Piece of Sept. 11 History Comes to Shore Line Trolley Museum

A piece of history from the Sept. 11 attacks on the World Trade Center in New York is coming to East Haven.

PATH Car 745, from the Port Authority of New York and New Jersey, was one of two cars found in cast iron tunnel under the North Tower of the World Trade Center during the attacks.

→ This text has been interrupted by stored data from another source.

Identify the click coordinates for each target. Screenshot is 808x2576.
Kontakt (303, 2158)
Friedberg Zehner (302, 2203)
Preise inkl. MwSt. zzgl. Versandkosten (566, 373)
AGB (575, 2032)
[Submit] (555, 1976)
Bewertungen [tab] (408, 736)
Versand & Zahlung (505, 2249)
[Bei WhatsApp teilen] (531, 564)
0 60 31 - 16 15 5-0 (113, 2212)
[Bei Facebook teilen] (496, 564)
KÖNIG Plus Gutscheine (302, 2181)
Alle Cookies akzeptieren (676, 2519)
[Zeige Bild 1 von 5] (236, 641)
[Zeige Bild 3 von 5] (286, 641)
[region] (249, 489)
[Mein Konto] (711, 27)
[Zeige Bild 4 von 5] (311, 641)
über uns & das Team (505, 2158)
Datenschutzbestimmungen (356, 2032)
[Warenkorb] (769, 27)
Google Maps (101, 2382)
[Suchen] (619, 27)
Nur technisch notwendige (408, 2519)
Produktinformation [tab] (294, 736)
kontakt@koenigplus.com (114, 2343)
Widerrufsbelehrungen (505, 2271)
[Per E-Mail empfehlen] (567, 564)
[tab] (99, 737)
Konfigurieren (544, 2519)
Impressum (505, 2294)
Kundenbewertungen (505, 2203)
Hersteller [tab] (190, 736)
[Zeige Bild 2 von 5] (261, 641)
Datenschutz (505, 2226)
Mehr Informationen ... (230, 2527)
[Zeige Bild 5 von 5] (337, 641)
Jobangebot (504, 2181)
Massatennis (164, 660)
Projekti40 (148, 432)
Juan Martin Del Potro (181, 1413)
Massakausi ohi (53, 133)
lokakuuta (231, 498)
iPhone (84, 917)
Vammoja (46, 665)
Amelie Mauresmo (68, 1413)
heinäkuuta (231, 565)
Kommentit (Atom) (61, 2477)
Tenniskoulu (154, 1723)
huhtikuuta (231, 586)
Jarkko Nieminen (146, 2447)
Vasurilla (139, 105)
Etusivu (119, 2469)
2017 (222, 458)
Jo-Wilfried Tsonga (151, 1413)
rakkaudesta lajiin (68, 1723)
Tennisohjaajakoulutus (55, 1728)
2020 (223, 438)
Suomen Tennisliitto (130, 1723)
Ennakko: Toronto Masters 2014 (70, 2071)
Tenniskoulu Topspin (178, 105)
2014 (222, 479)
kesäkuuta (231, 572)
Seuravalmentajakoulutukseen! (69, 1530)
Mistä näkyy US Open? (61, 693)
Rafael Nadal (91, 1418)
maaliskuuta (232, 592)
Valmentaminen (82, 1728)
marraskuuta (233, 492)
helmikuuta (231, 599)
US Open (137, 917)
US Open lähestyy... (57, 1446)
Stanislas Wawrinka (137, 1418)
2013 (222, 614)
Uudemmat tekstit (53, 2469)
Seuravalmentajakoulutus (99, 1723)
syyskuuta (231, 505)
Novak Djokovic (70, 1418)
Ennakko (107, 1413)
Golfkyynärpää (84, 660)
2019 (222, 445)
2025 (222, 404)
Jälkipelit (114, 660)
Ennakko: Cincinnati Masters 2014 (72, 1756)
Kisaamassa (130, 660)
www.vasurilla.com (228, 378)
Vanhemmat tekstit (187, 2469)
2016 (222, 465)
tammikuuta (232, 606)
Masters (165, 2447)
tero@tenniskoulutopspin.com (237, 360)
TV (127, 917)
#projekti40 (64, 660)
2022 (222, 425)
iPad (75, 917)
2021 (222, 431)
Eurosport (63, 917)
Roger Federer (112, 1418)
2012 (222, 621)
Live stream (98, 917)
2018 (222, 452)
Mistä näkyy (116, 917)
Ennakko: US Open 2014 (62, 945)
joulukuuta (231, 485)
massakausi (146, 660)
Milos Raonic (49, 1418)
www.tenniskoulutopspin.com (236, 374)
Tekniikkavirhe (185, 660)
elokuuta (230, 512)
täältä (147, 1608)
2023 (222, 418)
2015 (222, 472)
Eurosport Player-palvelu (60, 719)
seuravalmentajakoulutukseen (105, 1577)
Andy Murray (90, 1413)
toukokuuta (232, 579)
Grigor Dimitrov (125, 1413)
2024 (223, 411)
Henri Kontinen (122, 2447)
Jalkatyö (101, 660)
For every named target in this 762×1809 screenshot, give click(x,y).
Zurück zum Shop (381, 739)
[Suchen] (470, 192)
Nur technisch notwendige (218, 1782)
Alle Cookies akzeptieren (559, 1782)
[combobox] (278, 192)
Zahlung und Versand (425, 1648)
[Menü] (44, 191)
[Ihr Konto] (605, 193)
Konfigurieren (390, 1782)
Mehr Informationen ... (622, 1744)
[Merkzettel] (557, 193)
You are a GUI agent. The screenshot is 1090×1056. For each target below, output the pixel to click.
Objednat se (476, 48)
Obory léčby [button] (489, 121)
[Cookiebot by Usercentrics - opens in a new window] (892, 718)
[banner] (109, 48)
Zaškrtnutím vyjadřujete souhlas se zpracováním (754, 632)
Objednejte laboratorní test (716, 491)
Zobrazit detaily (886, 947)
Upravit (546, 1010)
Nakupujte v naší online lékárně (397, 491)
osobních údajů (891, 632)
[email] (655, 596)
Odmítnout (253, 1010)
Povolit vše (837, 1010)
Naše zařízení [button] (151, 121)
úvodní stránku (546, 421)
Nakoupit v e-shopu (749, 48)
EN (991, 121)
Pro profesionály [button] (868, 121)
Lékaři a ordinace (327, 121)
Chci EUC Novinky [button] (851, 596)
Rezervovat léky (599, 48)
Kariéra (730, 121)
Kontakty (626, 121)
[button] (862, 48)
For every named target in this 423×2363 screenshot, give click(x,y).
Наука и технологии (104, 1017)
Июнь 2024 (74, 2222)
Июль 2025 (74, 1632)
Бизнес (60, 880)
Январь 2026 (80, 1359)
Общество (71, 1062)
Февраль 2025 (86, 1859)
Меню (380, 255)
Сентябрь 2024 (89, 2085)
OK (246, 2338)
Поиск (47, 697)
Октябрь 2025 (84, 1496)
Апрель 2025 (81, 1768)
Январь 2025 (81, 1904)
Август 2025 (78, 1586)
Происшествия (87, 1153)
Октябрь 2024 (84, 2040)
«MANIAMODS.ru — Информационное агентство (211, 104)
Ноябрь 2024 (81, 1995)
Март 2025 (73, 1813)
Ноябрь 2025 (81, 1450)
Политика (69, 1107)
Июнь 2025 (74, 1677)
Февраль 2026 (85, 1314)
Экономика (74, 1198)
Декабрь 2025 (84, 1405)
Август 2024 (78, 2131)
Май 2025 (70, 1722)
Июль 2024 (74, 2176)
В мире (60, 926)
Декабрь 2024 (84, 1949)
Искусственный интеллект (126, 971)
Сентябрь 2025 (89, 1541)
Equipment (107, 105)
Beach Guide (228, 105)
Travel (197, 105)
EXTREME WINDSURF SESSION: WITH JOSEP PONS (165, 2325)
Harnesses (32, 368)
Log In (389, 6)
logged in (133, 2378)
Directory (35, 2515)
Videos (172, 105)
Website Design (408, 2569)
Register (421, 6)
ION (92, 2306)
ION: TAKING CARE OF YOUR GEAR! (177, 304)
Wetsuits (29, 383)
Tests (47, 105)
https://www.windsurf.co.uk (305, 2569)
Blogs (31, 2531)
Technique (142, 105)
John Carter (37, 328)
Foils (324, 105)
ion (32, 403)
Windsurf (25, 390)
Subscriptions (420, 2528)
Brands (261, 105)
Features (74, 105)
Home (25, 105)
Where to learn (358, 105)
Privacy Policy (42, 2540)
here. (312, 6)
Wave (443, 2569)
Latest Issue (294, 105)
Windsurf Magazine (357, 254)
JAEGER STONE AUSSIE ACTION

That tunnel allowed the cars to withstand the pressures from the collapsing buildings above.

The car now here in Connecticut was supposed to be part of the 9/11 Museum, but it was too big, according to a news release from the mayor’s office in East Haven, and the Shore Line Trolley Museum has reached an agreement with the Port Authority to receive it.

On the morning of Sept. 11, the train was sent to the World Trade Center to pick up passengers, but none were found inside when the car was discovered during excavation.

It was housed in an airplane hangar at JFK Airport and is still in the condition it was in when crews removed it from the tunnel.

This addition to the museum will help tell the public transit story of the recent past.

The train will arrived on River Street in East Haven at 11:15 a.m. to a Bagpipe parade with a police and fire escort from the corner of River and Hemingway Avenue, down to the Trolley Museum at 17 River Street.

The Shore Line Trolley Museum will create a permanent display for the train car and will include signs from the World Trade Center station as well as pieces of the tunnel itself.